Omit every picture and write out the rest of the records exactly.

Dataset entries
+++

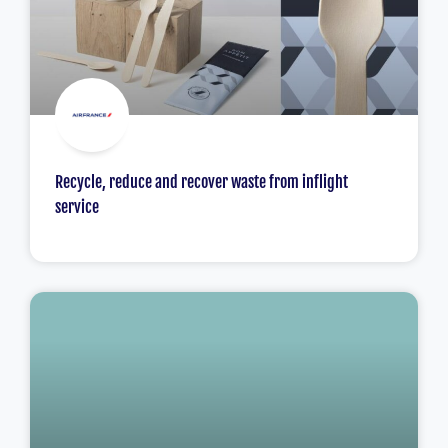
Recycle, reduce and recover waste from inflight
service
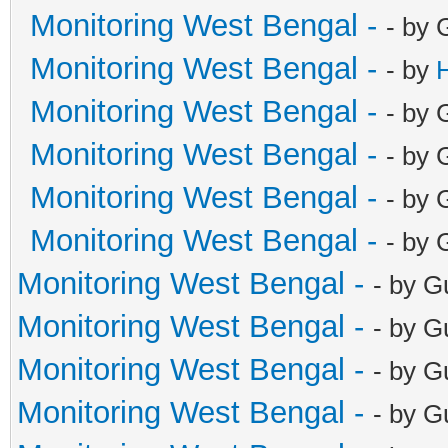
Monitoring West Bengal -
- by 
Monitoring West Bengal -
- by
Monitoring West Bengal -
- by 
Monitoring West Bengal -
- by 
Monitoring West Bengal -
- by 
Monitoring West Bengal -
- by 
Monitoring West Bengal -
- by G
Monitoring West Bengal -
- by G
Monitoring West Bengal -
- by G
Monitoring West Bengal -
- by G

+++

▸ **TASK RESULT**
Recycle, reduce and recover waste from inflight
service
Monitoring West Bengal -
- by 
Monitoring West Bengal -
- by
Monitoring West Bengal -
- by 
Monitoring West Bengal -
- by 
Monitoring West Bengal -
- by 
Monitoring West Bengal -
- by 
Monitoring West Bengal -
- by G
Monitoring West Bengal -
- by G
Monitoring West Bengal -
- by G
Monitoring West Bengal -
- by G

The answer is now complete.